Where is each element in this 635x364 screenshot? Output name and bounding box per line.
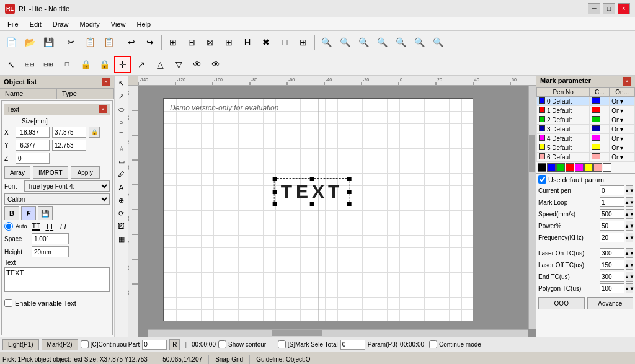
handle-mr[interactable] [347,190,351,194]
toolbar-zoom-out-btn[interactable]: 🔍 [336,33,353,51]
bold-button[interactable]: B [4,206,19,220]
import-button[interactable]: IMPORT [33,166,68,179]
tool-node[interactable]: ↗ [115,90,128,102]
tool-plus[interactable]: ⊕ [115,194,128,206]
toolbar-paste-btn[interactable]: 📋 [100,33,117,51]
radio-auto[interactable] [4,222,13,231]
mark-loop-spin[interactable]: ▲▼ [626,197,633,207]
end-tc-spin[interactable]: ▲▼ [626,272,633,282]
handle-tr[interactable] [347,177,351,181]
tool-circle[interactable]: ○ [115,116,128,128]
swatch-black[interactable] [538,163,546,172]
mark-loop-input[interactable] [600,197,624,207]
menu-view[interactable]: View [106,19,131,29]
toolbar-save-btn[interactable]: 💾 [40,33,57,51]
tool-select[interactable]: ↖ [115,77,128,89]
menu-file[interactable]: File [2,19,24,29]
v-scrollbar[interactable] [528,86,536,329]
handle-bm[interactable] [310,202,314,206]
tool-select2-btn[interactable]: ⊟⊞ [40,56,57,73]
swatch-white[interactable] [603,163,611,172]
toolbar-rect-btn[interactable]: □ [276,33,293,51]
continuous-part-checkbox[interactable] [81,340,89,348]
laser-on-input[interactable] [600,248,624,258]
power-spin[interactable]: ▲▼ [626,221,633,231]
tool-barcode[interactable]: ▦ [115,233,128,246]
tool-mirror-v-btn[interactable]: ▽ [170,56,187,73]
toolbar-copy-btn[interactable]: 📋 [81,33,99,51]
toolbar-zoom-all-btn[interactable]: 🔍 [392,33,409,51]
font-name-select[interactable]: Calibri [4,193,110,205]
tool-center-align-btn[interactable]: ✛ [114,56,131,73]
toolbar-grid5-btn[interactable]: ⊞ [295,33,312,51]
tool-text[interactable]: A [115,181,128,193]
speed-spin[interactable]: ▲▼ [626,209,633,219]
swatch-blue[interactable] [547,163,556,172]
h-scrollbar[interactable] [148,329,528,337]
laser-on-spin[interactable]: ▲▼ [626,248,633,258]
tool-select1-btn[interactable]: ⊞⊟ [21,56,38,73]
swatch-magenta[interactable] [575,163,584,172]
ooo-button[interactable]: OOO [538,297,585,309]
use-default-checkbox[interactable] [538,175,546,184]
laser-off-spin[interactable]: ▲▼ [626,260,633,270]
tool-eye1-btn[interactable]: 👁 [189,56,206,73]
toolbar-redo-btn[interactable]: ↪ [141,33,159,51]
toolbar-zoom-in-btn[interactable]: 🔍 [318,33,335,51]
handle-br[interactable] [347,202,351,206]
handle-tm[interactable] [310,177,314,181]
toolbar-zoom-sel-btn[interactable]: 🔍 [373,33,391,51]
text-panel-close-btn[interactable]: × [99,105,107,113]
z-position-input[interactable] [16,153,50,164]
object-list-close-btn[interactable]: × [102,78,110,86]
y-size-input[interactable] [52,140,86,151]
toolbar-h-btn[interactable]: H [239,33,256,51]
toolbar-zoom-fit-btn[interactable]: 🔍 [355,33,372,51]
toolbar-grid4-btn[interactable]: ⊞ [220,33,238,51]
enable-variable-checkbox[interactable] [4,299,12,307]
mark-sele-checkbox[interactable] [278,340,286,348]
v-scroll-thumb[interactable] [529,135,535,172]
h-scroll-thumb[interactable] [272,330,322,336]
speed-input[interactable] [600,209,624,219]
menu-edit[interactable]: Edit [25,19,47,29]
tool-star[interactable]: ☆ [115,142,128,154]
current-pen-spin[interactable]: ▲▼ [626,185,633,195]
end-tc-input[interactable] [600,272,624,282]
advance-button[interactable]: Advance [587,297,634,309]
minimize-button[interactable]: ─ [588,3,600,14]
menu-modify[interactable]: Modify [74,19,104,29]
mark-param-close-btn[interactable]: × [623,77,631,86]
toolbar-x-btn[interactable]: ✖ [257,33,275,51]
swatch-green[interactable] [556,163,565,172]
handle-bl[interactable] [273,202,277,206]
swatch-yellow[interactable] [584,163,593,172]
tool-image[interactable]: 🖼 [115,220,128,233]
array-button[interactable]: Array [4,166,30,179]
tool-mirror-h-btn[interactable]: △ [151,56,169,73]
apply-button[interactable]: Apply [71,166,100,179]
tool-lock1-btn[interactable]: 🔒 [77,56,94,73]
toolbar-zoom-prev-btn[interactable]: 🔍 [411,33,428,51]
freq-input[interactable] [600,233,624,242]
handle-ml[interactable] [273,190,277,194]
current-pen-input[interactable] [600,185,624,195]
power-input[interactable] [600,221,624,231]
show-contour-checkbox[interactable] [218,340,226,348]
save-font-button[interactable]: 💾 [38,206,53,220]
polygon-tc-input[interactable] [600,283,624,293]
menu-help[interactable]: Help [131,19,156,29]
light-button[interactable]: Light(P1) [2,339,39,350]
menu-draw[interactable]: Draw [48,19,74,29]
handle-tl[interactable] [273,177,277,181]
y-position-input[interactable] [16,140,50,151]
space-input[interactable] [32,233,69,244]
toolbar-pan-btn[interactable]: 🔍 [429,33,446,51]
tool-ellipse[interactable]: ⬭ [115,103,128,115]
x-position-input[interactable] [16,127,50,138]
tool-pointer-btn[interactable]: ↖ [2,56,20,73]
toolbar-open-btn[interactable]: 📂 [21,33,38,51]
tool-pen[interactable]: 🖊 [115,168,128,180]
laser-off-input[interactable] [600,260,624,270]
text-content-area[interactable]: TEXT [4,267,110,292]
------
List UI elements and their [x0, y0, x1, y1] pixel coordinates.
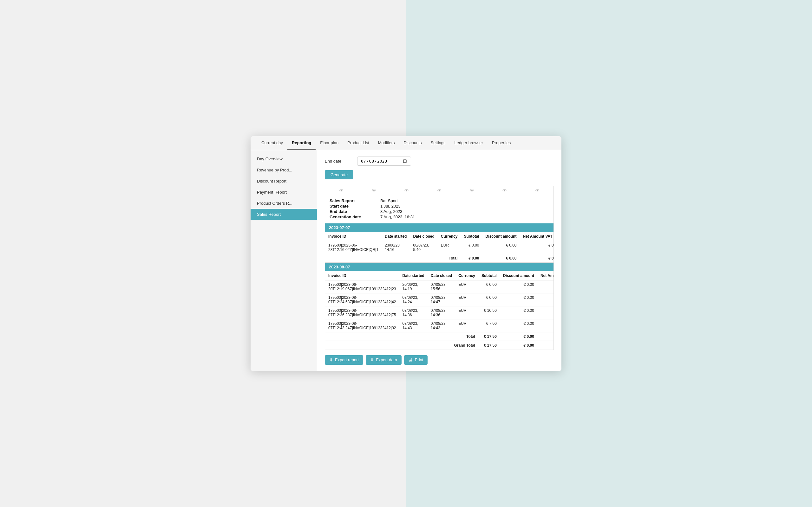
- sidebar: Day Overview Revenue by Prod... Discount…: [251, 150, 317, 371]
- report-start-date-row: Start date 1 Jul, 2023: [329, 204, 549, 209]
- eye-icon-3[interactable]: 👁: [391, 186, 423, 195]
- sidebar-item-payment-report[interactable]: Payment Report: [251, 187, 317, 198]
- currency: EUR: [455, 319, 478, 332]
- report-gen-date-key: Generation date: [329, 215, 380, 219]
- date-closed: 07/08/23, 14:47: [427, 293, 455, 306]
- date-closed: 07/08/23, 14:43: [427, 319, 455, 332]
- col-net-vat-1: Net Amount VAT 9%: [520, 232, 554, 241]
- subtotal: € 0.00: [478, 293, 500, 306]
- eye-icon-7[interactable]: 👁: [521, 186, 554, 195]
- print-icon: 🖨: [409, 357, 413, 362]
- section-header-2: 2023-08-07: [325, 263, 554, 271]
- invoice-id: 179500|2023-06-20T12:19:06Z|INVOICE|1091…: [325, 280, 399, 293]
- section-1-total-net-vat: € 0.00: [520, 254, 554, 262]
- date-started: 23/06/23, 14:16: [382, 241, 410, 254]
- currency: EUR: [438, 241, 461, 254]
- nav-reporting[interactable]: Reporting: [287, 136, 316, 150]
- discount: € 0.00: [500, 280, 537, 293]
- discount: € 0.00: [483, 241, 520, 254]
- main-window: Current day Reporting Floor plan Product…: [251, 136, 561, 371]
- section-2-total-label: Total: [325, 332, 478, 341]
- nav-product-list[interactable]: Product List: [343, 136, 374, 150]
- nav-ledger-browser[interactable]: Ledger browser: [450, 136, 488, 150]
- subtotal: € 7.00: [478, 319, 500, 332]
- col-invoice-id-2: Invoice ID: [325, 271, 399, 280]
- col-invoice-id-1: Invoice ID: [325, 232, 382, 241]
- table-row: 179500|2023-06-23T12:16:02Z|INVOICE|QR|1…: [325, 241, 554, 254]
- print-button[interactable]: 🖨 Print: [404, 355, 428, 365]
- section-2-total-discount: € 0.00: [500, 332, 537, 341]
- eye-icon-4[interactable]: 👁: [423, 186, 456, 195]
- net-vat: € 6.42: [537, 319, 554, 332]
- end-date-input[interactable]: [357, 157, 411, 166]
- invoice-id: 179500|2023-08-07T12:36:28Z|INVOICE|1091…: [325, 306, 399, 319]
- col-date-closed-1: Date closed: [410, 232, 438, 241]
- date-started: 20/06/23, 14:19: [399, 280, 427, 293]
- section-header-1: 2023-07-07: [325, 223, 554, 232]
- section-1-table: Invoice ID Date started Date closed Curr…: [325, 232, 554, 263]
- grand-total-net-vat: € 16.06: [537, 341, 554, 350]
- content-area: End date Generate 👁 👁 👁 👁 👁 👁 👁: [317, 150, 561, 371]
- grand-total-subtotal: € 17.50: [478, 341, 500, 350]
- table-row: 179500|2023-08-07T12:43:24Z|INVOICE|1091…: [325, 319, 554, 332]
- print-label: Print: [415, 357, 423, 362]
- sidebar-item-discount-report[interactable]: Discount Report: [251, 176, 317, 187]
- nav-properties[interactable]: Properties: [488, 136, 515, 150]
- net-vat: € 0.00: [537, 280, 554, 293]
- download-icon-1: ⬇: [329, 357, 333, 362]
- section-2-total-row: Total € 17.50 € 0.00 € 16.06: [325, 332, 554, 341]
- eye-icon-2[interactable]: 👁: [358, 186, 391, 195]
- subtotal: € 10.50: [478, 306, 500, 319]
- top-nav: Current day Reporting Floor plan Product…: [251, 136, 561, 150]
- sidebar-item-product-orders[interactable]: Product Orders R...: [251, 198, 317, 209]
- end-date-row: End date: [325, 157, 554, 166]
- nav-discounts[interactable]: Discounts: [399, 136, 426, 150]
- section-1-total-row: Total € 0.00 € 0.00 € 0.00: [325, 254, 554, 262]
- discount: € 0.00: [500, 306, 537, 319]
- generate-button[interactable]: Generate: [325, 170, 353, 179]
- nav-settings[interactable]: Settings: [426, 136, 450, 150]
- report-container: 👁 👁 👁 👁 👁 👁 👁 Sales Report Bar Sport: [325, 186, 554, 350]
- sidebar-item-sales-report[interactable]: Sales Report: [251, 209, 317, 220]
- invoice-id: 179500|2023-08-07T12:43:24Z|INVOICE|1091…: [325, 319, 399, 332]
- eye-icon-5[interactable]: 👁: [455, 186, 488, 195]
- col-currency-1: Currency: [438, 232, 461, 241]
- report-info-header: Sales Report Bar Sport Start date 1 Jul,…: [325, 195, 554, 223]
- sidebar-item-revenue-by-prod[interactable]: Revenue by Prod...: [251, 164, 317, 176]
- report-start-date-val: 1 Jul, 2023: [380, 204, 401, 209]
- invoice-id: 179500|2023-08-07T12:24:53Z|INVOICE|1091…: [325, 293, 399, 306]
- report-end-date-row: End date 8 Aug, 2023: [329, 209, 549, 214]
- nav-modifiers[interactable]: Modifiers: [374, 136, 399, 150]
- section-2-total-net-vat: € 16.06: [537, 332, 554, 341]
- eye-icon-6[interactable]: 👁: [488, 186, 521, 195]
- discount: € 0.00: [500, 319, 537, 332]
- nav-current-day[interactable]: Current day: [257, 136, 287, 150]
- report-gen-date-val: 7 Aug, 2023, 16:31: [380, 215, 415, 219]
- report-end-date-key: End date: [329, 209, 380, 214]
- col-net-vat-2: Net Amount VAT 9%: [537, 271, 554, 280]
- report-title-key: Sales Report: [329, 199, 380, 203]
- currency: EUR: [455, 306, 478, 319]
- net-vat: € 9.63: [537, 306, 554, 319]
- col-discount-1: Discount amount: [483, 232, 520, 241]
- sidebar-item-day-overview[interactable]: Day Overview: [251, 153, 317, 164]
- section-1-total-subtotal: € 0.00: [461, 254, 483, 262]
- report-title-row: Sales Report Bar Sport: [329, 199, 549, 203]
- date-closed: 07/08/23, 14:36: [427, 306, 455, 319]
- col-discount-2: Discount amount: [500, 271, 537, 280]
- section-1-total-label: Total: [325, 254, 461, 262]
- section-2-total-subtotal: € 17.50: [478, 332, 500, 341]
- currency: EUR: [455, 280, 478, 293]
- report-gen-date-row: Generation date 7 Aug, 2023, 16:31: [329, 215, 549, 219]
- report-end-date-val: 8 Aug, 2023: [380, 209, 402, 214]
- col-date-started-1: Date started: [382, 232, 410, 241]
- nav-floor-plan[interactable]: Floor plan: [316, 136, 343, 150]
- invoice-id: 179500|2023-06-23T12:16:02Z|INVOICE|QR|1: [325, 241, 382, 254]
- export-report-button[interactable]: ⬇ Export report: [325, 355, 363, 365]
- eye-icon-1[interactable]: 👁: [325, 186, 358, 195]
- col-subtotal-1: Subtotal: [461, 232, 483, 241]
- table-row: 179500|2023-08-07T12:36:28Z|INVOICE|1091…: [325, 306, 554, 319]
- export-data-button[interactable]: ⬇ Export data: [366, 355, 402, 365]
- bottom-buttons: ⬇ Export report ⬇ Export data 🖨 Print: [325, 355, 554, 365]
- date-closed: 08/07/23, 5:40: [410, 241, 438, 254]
------
_WHAT YOU HAVE TO DO:_
Please give the number of lines above in which the word "plan" appears, without any other text.

_EXERCISE OUTPUT:_
3